Activated and resting Tregs in secondary lymphoid organs show normal suppressive capacity and display increased proliferative and cytokine-producing potential
To assess the suppressive capacity of activated and nonactivated secondary lymphoid organ-derived Tregs, FACS-sorted SPL CD69pos and CD69neg Tregs and PB (CD69neg) Tregs were analyzed in suppression assays (Figure 5A). SPL CD69neg and CD69pos Tregs showed suppressive activity comparable to PB Tregs, indicating that both resting as well as activated SPL Tregs display full suppressive capacity.

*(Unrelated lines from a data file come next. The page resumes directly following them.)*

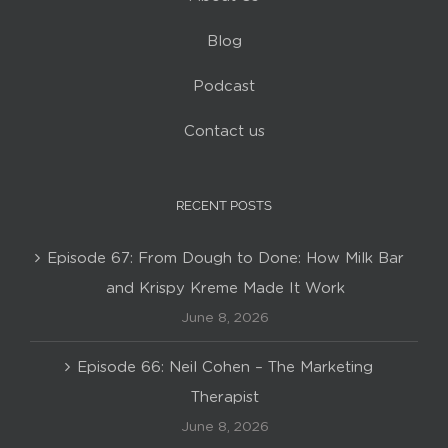
Blog
Podcast
Contact us
RECENT POSTS
Episode 67: From Dough to Done: How Milk Bar
and Krispy Kreme Made It Work
June 8, 2026
Episode 66: Neil Cohen – The Marketing
Therapist
June 8, 2026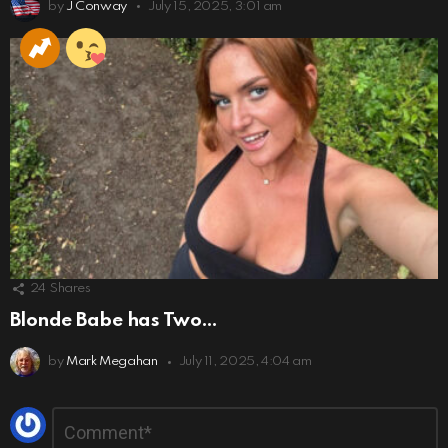
by
J Conway
July 15, 2025, 3:01 am
24
Shares
Blonde Babe has Two…
by
Mark Megahan
July 11, 2025, 4:04 am
Leave
Comment
*
a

Next, we determined the in vitro proliferative capacity of activated and nonactivated secondary lymphoid organ–derived Tregs. FACS-sorted SPL CD69pos and CD69neg Tregs and PB (CD69neg) Tregs were stimulated with anti-CD3/anti-CD28 microbeads in the absence or presence of exogenous IL-2. None of the Treg subsets showed in vitro proliferation in the absence of stimulation. In sharp contrast to PB Tregs, both SPL CD69pos and CD69neg Tregs clearly revealed the capacity to proliferate when stimulated in the absence of exogenously added IL-2 (Figure 5B). Proliferation of SPL Tregs was not further increased following addition of IL-2. As this could be explained if these cells produced autologous IL-2, we measured the cytokine-producing potential of Treg subsets upon stimulation. In contrast to PB Tregs, SPL CD69pos and CD69neg Tregs indeed showed significant IL-2 production (Figure 5C-D). Interestingly, SPL Tregs also produced higher levels of IFN-γ, tumor necrosis factor α (TNFα), and IL-10 (Figure 5C; the latter mainly produced by CD69pos Tregs).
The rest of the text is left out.